In support, we’ve got Zeta-Jones as Moses’ former flame, his Kryptonite. The part is fairly slight and somewhat severe, her motivation alternating between “I love Frank/want to show him up” and “Duty to Mother Russia”. Moses seems at no point in danger of choosing her over Sarah, which makes any frisson between them – of which there is remarkably little – a moot point.
Brian Cox returns in an extended cameo as Ivan, the avuncular Russian oligarch from the first film, and David Thewlis – known to most as Lupin in the Harry Potter films – the horn-rimmed Frog, leading the team on a motorbike/Camaro/VW Beetle chase through central Paris (the actor’s first action-oriented/plot device role I can think of, though he was, of course, the evil king in Dragonheart).
Throw in blue-eyed Neal McDonough as quirky lead henchmen (think Robert Quarles in Justified) and you have a film that’s willing to get some top-level talent on-board in order to service what could, admittedly, otherwise be a fairly hackneyed premise.
One of things I like most about RED 2 is that it doesn’t patronize: it’s cast may be mostly older than the median to appear in a summer tent-pole actioner but the film doesn’t feel the need to keep reminding you. Bruce Willis is 58; John Malkovich, 59; Helen Mirren, 68, but, while they may be “Retired”, the film is more about the “Extremely Dangerous” part of the acronym.
Besides from Victoria beating down an impertinent field agent who commented that her tenure must have been before his time (in all fairness, he was about to garotte her) and Marvin taking a moment to ask Moses if he feels old (he doesn’t), Parisot and co. are content to just let them get on with it.
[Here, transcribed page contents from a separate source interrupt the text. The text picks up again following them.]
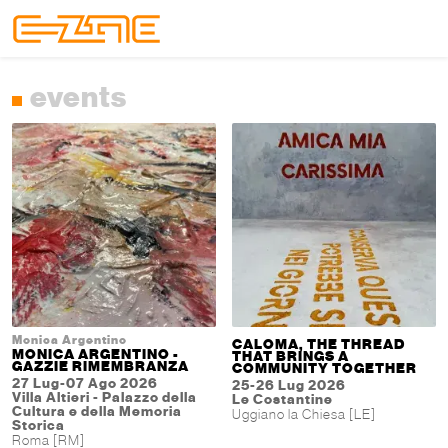
Skip to content
Skip to footer
Menu
events
Monica Argentino
CALOMA, THE THREAD
MONICA ARGENTINO -
THAT BRINGS A
GAZZIE RIMEMBRANZA
COMMUNITY TOGETHER
27 Lug-07 Ago 2026
25-26 Lug 2026
Villa Altieri - Palazzo della
Le Costantine
Cultura e della Memoria
Uggiano la Chiesa [LE]
Storica
Roma [RM]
RED 2 is full of panache and brio (and other words that sound like they should be food). It’s lightweight and throwaway but highly entertaining. If a film can give me a reason to like it, I usually will – they can’t all be gems, but if there’s even one facet to admire then it’s probably worth a look – and this provides at least half a dozen.
With its Mr. and Mrs. Smith approach to emotional longevity (a couple that commits covert ops together stays together) and Bekmambetovian (that is now a word) approach to action, the film doesn’t do much its predecessor didn’t and it’ll probably be forgotten come October.
Regardless, for giving me more Willis/Malkovich/Mirren/Hopkins/etc./etc. in my life, for the performances alone, RED 2 deserves some appreciation. There’s a lot to yipee-ki-yay about; maybe you can’t teach an old dog new tricks, but sometimes you don’t have to; one good turn deserves another. Done.